# Treasure found at local market-Bellarmine Or Bartmann Jug



## Brewster113 (Sep 15, 2021)

I found this at our local market, Southworks in Cambridge Ont. I have been collecting for 50 years and this is the first one I have found to buy. It was described as a face vase but in fact it is a Bellarmine or Bartmann Jug from Germany. These jugs were used from 1650's to the mid 1700's. It is in amazing condition with only a small firing spot.


----------



## ROBBYBOBBY64 (Sep 15, 2021)

Is it legit? Jamestowne pottery   reproduction were produced in 1978.  I am not an expert with these. I do like it though.
ROBBYBOBBY64.


----------



## Harry Pristis (Sep 15, 2021)

*I suspect repro.  I think the face is too detailed, too 3 dimensional.  It would be wonderful if I were wrong.  *


----------



## Brewster113 (Sep 15, 2021)

ROBBYBOBBY64 said:


> Is it legit?

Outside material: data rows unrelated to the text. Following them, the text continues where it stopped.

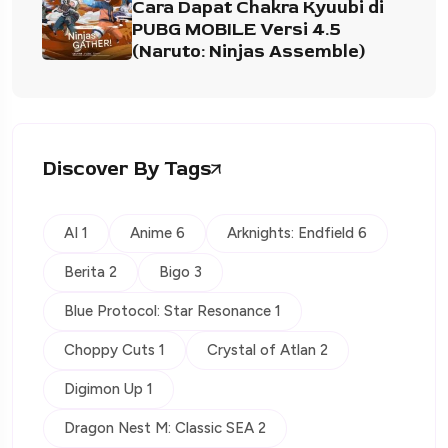
Cara Dapat Chakra Kyuubi di
PUBG MOBILE Versi 4.5
(Naruto: Ninjas Assemble)
Discover By Tags
AI 1
Anime 6
Arknights: Endfield 6
Berita 2
Bigo 3
Blue Protocol: Star Resonance 1
Choppy Cuts 1
Crystal of Atlan 2
Digimon Up 1
Dragon Nest M: Classic SEA 2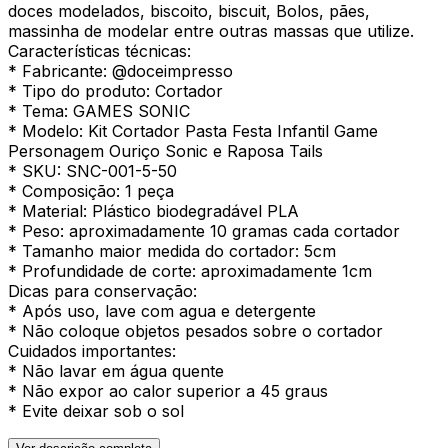
doces modelados, biscoito, biscuit, Bolos, pães,
massinha de modelar entre outras massas que utilize.
Características técnicas:
* Fabricante: @doceimpresso
* Tipo do produto: Cortador
* Tema: GAMES SONIC
* Modelo: Kit Cortador Pasta Festa Infantil Game
Personagem Ouriço Sonic e Raposa Tails
* SKU: SNC-001-5-50
* Composição: 1 peça
* Material: Plástico biodegradável PLA
* Peso: aproximadamente 10 gramas cada cortador
* Tamanho maior medida do cortador: 5cm
* Profundidade de corte: aproximadamente 1cm
Dicas para conservação:
* Após uso, lave com agua e detergente
* Não coloque objetos pesados sobre o cortador
Cuidados importantes:
* Não lavar em água quente
* Não expor ao calor superior a 45 graus
* Evite deixar sob o sol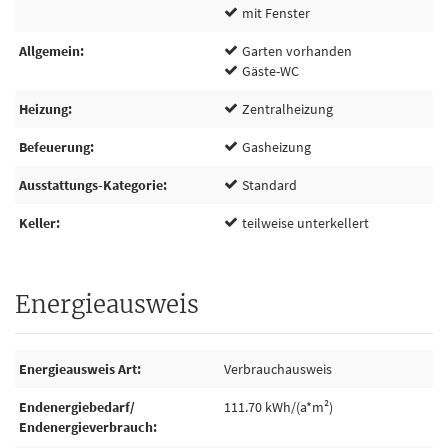
mit Fenster
Allgemein
Garten vorhanden
Gäste-WC
Heizung
Zentralheizung
Befeuerung
Gasheizung
Ausstattungs-Kategorie
Standard
Keller
teilweise unterkellert
Energieausweis
Energieausweis Art
Verbrauchausweis
Endenergiebedarf/
111.70 kWh/(a*m²)
Endenergieverbrauch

Jamestowne pottery   reproduction were produced in 1978.  I am not an expert with these. I do like it though.
> ROBBYBOBBY64.


Jamestown ones are marked as such from Jamestown.


----------



## Brewster113 (Sep 15, 2021)

Harry Pristis said:


> *I suspect repro.  I think the face is too detailed, too 3 dimensional.  It would be wonderful if I were wrong.  *


Google bellarmine and select images, there are lots that are three dimensional and quite detailed. Not all are repos, it just looks and feels right, been collecting for 50 years.


----------



## Harry Pristis (Sep 15, 2021)

*We have a Brit on this forum who has some experience with these bellarmines.  I've been collecting for 55 years, but that means little when working with images to determine authenticity.  I've only found one partial bellarmine in my searching.





*


----------



## ROBBYBOBBY64 (Sep 15, 2021)

Brewster113 said:


> Jamestown ones are marked as such from Jamestown.

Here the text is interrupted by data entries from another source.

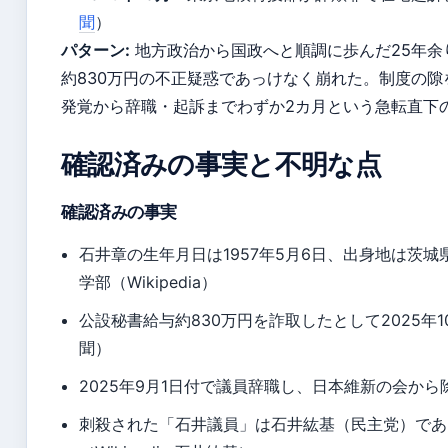
聞
）
パターン:
地方政治から国政へと順調に歩んだ25年余
約830万円の不正疑惑であっけなく崩れた。制度の隙
発覚から辞職・起訴までわずか2カ月という急転直下
確認済みの事実と不明な点
確認済みの事実
石井章の生年月日は1957年5月6日、出身地は茨
学部（Wikipedia）
公設秘書給与約830万円を詐取したとして2025年
聞）
2025年9月1日付で議員辞職し、日本維新の会から
刺殺された「石井議員」は石井紘基（民主党）であ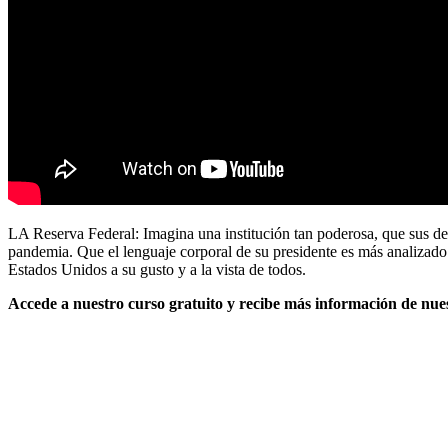
LA Reserva Federal: Imagina una institución tan poderosa, que sus d
pandemia. Que el lenguaje corporal de su presidente es más analizado
Estados Unidos a su gusto y a la vista de todos.
Accede a nuestro curso gratuito y recibe más información de nues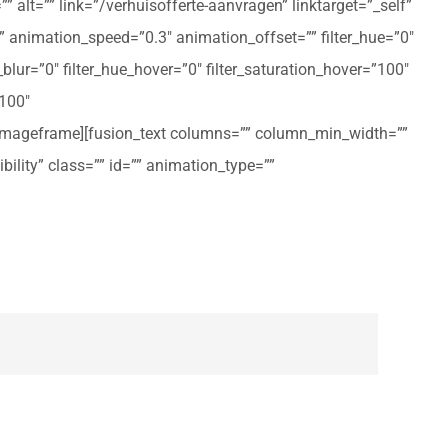
 alt=”” link=”/verhuisofferte-aanvragen” linktarget=”_self”
ft” animation_speed=”0.3″ animation_offset=”” filter_hue=”0″
er_blur=”0″ filter_hue_hover=”0″ filter_saturation_hover=”100″
”100″
n_imageframe][fusion_text columns=”” column_min_width=””
ibility” class=”” id=”” animation_type=””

I would hope so. Not all reproduction are marked as such.
ROBBYBOBBY64.


----------



## TROG (Sep 16, 2021)

The base looks unusual for an original as they normally taper down without the bulge (although some bases are like this ) and typically chip around the edges. Is the bottom wire cut or plain.


----------



## Brewster113 (Sep 16, 2021)

TROG said:


> The base looks unusual for an original as they normally taper down without the bulge (although some bases are like this ) and typically chip around the edges. Is the bottom wire cut or plain.


Wire cut


----------



## ROBBYBOBBY64 (Sep 16, 2021)

The faces and handle are applied after the jug is made, if I'm  not mistaken.
ROBBYBOBBY64.


----------



## Harry Pristis (Sep 16, 2021)

*I think the face and cartouches are put on immediately after the jug is turned. They must be applied while the application clay and the jug clay have the same moisture content.  Otherwise, the applied clay may pop off the jug in the kiln.  That's my understanding from my potter friend.*


----------



## ROBBYBOBBY64 (Sep 17, 2021)

Harry Pristis said:


> *I think the face and cartouches are put on immediately after the jug is turned. They must be applied while the application clay and the jug clay have the same moisture content.  Otherwise, the applied clay may pop off the jug in the kiln.  That's my understanding from my potter friend.*


That's what I have learned, I also can on some see a light seam going around the face. I've loved these jugs ever since i first saw one. I've never found a piece of one.  One day maybe.
ROBBYBOBBY64.


----------



## Harry Pristis (Sep 17, 2021)

ROBBYBOBBY64 said:


> That's what I have learned, I also can on some see a light seam going around the face. I've loved these jugs ever since i first saw one. I've never found a piece of one.  One day maybe.
> ROBBYBOBBY64.



*Good hunting, ROBBYBOBBY64!  I found the fragment on the bottom of a tidal, blackwater, Carolina river.  I searched in vain for more of the jug, but searching by feel - zero viz - is hit and miss.  Ordinarily, I wouldn't keep broken things, but this bellarmine fragment awed me with it's age and character.  *


----------



## EvansBottles (Sep 22, 2021)

I don't know much about Bellermine jugs. But always found them quite interesting. If someone did make repro's of them
I would have to wonder about it. What I don't see in the pictures provided is wear. A jug that has been around for over
three hundred yeas is going to show evidence of that. I would look closely at the base. That is where the most wear would show. But I would also expect to see some on the body as well. Little chips in the glaze, scratches, etc. This one just looks
too good to me. And the style of the base doesn't look right compared to what I've seen.

            Mark Evans


----------



## relic rescuer (Sep 22, 2021)

Brewster113 said:


> I found this at our local market, Southworks in Cambridge Ont. I have been collecting for 50 years and this is the first one I have found to buy. It was described as a face vase but in fact it is a Bellarmine or Bartmann Jug from Germany. These jugs were used from 1650's to the mid 1700's. It is in amazing condition with only a small firing spot.View attachment 229771View attachment 229772View attachment 229770


Cool jug but that face is creepy as hell...


----------